- _Work request_: Without any pictures, copy the records below once more, exactly as they are.

*** Records supplied ***

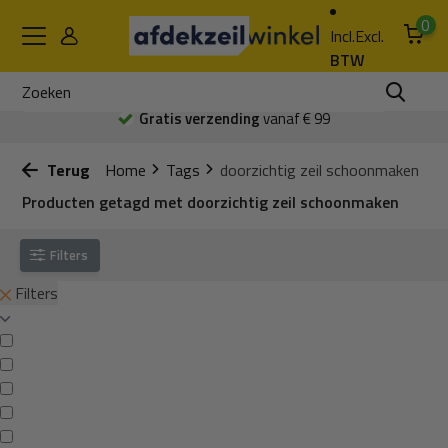
0
Incl.
Excl.
BTW
Gratis verzending
vanaf € 99
Terug
Home
Tags
doorzichtig zeil schoonmaken
Producten getagd met doorzichtig zeil schoonmaken
Filters
Filters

*** End of Records supplied ***

- _Answer section_:
0
Incl.
Excl.
BTW
Gratis verzending
vanaf € 99
Terug
Home
Tags
doorzichtig zeil schoonmaken
Producten getagd met doorzichtig zeil schoonmaken
Filters
Filters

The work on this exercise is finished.